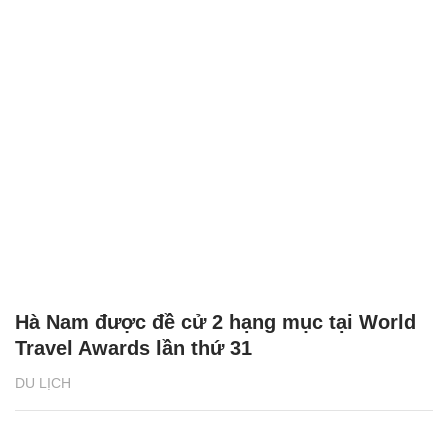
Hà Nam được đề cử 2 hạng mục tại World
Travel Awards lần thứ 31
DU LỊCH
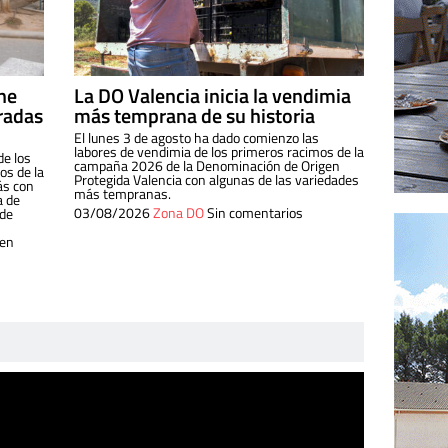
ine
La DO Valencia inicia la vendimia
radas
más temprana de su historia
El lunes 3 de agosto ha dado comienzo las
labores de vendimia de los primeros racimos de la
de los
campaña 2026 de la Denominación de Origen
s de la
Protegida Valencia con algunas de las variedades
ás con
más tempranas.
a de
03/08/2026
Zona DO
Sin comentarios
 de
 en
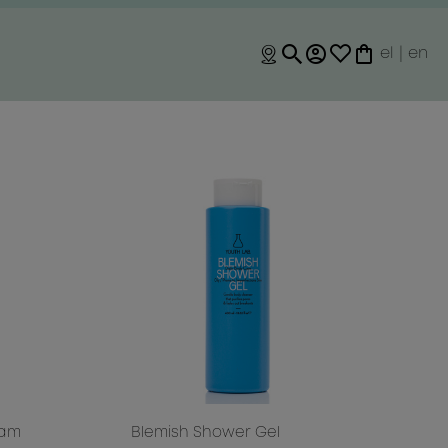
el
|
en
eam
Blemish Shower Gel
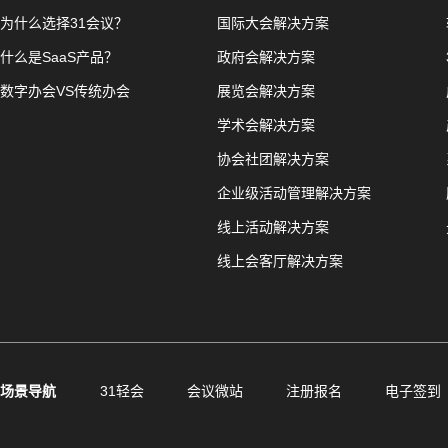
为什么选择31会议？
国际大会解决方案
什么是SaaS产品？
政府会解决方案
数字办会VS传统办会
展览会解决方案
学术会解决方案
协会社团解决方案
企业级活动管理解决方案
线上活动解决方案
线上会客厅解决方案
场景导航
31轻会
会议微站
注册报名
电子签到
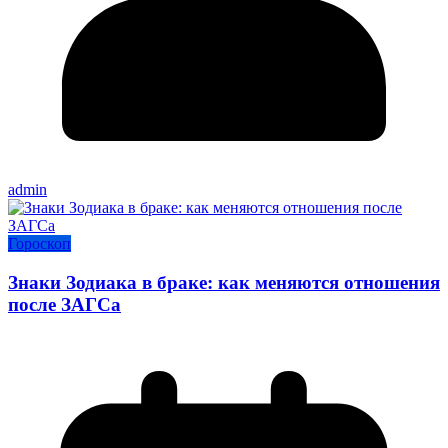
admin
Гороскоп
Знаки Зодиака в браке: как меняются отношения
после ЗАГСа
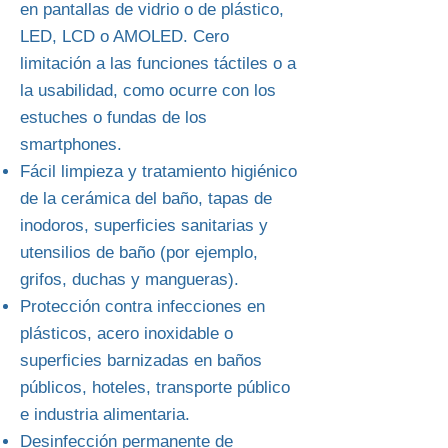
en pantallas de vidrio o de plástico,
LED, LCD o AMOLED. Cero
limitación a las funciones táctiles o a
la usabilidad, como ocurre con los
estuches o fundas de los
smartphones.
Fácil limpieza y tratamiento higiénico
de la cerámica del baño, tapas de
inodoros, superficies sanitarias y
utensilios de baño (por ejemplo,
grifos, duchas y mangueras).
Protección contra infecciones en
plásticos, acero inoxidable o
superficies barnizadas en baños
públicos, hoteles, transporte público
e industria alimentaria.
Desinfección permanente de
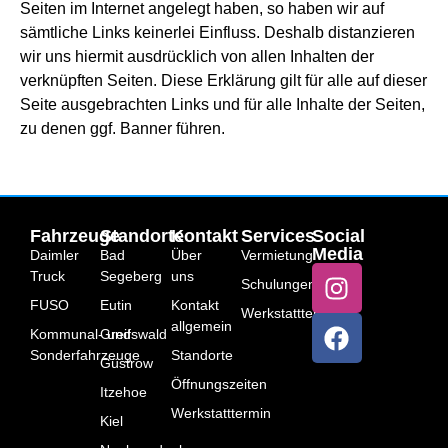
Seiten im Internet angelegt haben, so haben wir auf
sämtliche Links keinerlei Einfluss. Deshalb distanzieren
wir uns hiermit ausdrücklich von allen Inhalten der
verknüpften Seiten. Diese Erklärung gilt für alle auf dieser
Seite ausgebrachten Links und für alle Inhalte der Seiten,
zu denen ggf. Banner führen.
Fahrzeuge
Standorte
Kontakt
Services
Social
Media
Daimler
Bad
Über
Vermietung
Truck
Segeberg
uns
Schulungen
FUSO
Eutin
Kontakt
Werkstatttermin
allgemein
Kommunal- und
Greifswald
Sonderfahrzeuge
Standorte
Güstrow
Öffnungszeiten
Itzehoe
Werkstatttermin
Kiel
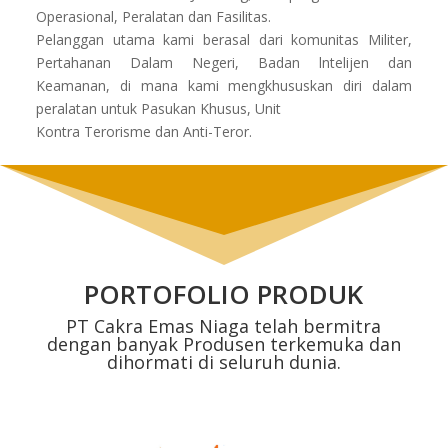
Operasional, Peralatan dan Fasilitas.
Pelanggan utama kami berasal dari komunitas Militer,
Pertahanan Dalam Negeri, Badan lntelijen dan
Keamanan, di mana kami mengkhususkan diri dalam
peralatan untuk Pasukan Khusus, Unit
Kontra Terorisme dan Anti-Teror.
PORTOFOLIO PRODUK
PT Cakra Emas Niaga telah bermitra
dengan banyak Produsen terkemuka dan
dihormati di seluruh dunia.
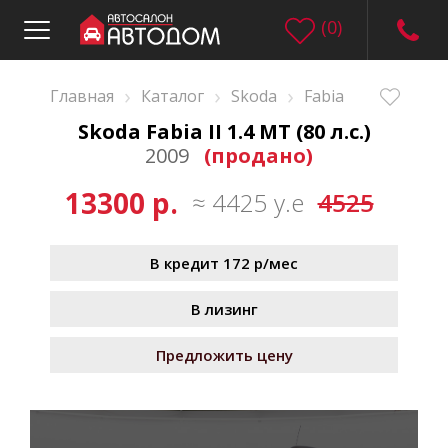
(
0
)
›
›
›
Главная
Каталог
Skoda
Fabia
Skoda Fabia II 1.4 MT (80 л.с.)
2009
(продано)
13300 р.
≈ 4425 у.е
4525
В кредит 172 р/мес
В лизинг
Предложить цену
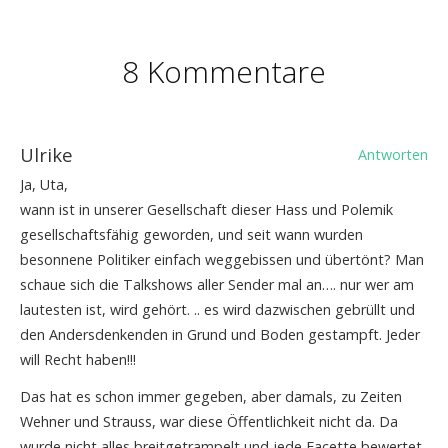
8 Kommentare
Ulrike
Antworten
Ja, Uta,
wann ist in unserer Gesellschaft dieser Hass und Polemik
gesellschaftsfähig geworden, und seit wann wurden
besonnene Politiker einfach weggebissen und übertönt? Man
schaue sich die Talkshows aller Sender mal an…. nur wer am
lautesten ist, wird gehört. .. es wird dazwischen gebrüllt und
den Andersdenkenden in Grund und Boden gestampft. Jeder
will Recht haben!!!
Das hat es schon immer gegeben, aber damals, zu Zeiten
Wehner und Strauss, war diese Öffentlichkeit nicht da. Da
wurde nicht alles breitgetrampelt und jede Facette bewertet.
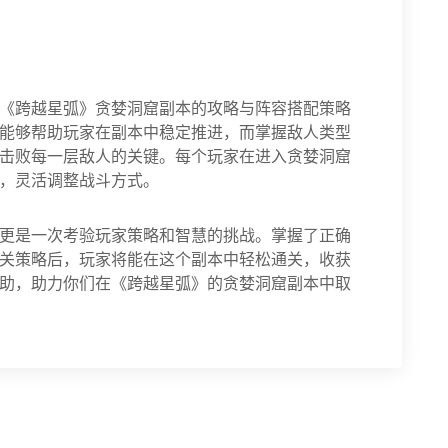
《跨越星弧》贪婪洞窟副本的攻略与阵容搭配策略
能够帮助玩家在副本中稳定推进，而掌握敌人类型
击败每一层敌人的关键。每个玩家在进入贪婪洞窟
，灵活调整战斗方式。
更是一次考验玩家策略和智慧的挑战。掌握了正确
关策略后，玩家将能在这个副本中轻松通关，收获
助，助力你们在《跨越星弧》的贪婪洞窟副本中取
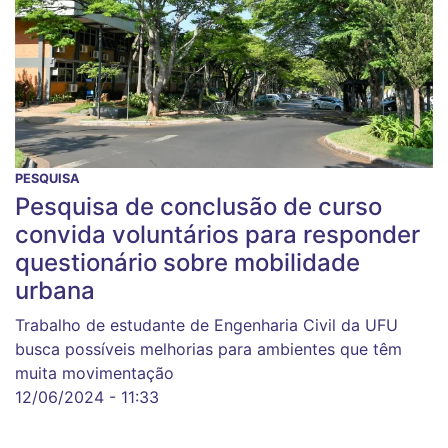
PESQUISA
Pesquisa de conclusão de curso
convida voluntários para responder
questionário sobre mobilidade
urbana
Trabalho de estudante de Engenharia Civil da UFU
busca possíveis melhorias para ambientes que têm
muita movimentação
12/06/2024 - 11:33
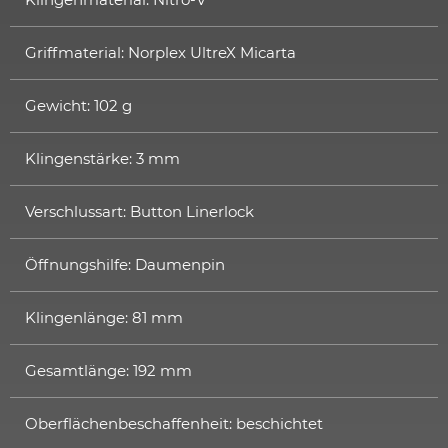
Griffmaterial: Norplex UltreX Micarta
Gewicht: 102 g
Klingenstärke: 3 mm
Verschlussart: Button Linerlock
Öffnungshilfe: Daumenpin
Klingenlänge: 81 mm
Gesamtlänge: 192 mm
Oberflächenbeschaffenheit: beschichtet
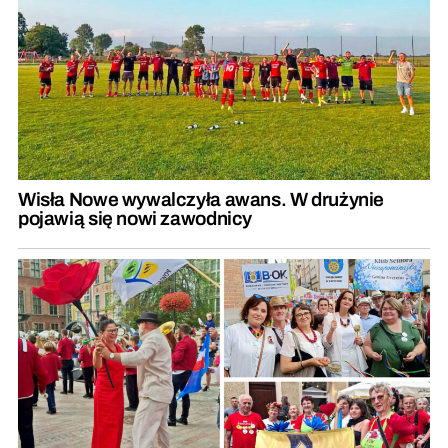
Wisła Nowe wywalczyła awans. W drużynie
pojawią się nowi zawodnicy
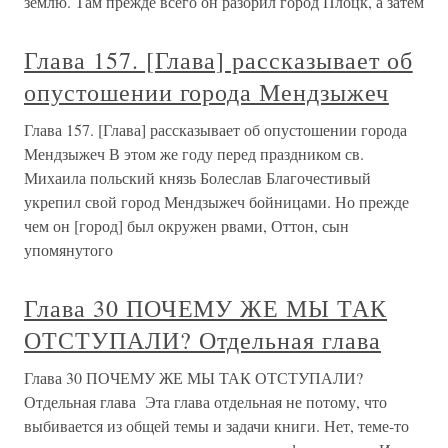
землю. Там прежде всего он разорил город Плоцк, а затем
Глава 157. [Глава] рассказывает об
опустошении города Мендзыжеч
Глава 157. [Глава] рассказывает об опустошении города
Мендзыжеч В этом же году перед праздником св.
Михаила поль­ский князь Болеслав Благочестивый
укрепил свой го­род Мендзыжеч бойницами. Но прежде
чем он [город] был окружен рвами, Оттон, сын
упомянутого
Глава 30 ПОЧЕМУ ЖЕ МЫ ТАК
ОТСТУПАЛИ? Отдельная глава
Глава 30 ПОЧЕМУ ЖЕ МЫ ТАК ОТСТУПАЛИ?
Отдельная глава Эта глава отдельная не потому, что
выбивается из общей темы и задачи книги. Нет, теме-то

# [Aim of the task]
Return every line holding the word "ОТСТУПАЛИ" from the records.

# [Solution to the exercise]
ОТСТУПАЛИ? Отдельная глава
Глава 30 ПОЧЕМУ ЖЕ МЫ ТАК ОТСТУПАЛИ?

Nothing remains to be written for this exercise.